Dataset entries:
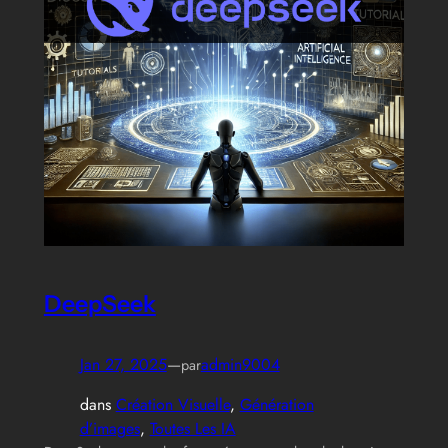
DeepSeek
Jan 27, 2025
—
admin9004
par
dans
Création Visuelle
, 
Génération
d’images
, 
Toutes Les IA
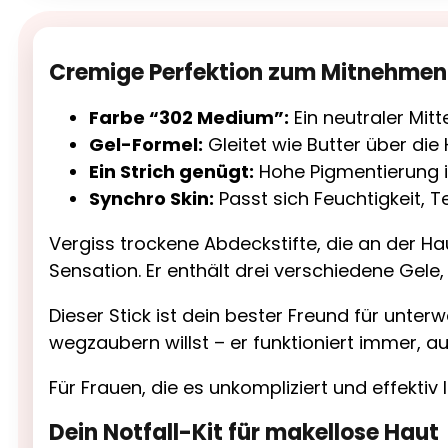
Cremige Perfektion zum Mitnehmen 
Farbe “302 Medium”:
Ein neutraler Mitt
Gel-Formel:
Gleitet wie Butter über die
Ein Strich genügt:
Hohe Pigmentierung i
Synchro Skin:
Passt sich Feuchtigkeit, 
Vergiss trockene Abdeckstifte, die an der Ha
Sensation. Er enthält drei verschiedene Gele,
Dieser Stick ist dein bester Freund für unt
wegzaubern willst – er funktioniert immer, a
Für Frauen, die es unkompliziert und effektiv l
Dein Notfall-Kit für makellose Haut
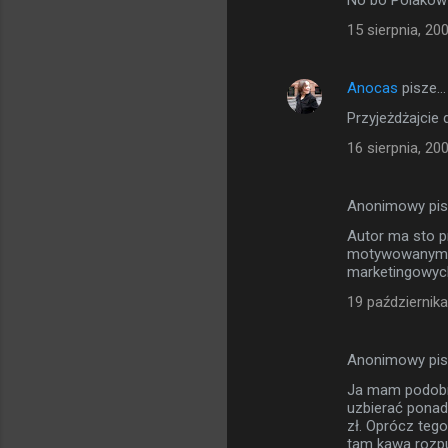
No bo Polaków
15 sierpnia, 20
Anocas
pisze…
Przyjeżdżajcie 
16 sierpnia, 20
Anonimowy pi
Autor ma sto p
motywowanym z
marketingowych 
19 października
Anonimowy pi
Ja mam podobne
uzbierać ponad
zł. Oprócz tego
tam kawa rozpu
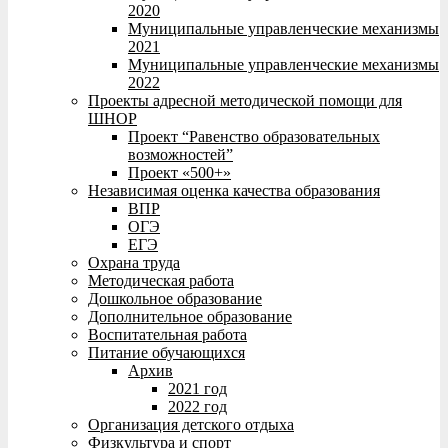
2020
Муниципальные управленческие механизмы
2021
Муниципальные управленческие механизмы
2022
Проекты адресной методической помощи для
ШНОР
Проект “Равенство образовательных
возможностей”
Проект «500+»
Независимая оценка качества образования
ВПР
ОГЭ
ЕГЭ
Охрана труда
Методическая работа
Дошкольное образование
Дополнительное образование
Воспитательная работа
Питание обучающихся
Архив
2021 год
2022 год
Организация детского отдыха
Физкультура и спорт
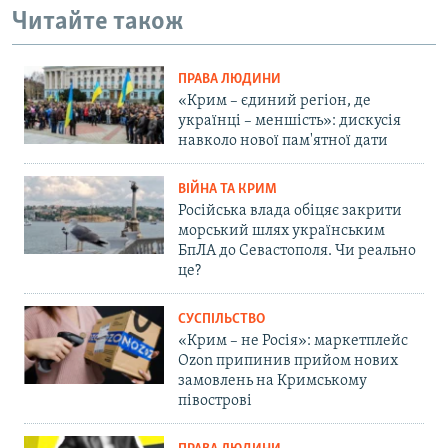
Читайте також
ПРАВА ЛЮДИНИ
«Крим – єдиний регіон, де
українці – меншість»: дискусія
навколо нової пам'ятної дати
ВІЙНА ТА КРИМ
Російська влада обіцяє закрити
морський шлях українським
БпЛА до Севастополя. Чи реально
це?
СУСПІЛЬСТВО
«Крим – не Росія»: маркетплейс
Ozon припинив прийом нових
замовлень на Кримському
півострові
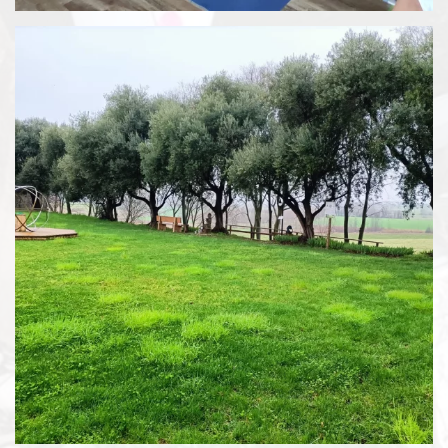
Espandi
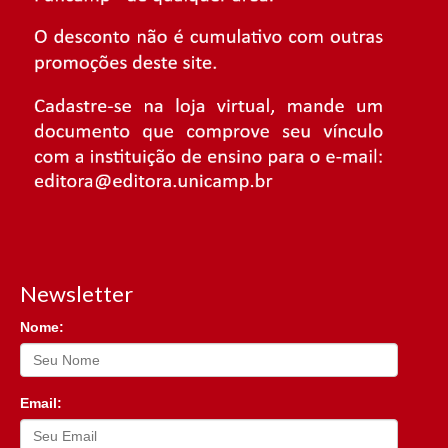
Newsletter
Nome:
Email:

▶ DIRECTIONS FOR THIS TASK:
Transcribe the records above exactly and drop every picture.

▶ ANSWER BOX:
DeepSeek
Jan 27, 2025
—
admin9004
par
dans
Création Visuelle
, 
Génération
d’images
, 
Toutes Les IA
Cremige Perfektion zum Mitnehmen 
Farbe “302 Medium”:
Ein neutraler Mitt
Gel-Formel:
Gleitet wie Butter über die
Ein Strich genügt:
Hohe Pigmentierung i
Synchro Skin:
Passt sich Feuchtigkeit, 
Vergiss trockene Abdeckstifte, die an der Ha
Sensation. Er enthält drei verschiedene Gele,
Dieser Stick ist dein bester Freund für unt
wegzaubern willst – er funktioniert immer, a
Für Frauen, die es unkompliziert und effektiv l
Dein Notfall-Kit für makellose Haut
No bo Polaków
15 sierpnia, 20
Anocas
pisze…
Przyjeżdżajcie 
16 sierpnia, 20
Anonimowy pi
Autor ma sto p
motywowanym z
marketingowych 
19 października
Anonimowy pi
Ja mam podobne
uzbierać ponad
zł. Oprócz tego
tam kawa rozpu
2020
Муниципальные управленческие механизмы
2021
Муниципальные управленческие механизмы
2022
Проекты адресной методической помощи для
ШНОР
Проект “Равенство образовательных
возможностей”
Проект «500+»
Независимая оценка качества образования
ВПР
ОГЭ
ЕГЭ
Охрана труда
Методическая работа
Дошкольное образование
Дополнительное образование
Воспитательная работа
Питание обучающихся
Архив
2021 год
2022 год
Организация детского отдыха
Физкультура и спорт
Читайте також
ПРАВА ЛЮДИНИ
«Крим – єдиний регіон, де
українці – меншість»: дискусія
навколо нової пам'ятної дати
ВІЙНА ТА КРИМ
Російська влада обіцяє закрити
морський шлях українським
БпЛА до Севастополя. Чи реально
це?
СУСПІЛЬСТВО
«Крим – не Росія»: маркетплейс
Ozon припинив прийом нових
замовлень на Кримському
півострові
Espandi
Newsletter
Nome:
Email:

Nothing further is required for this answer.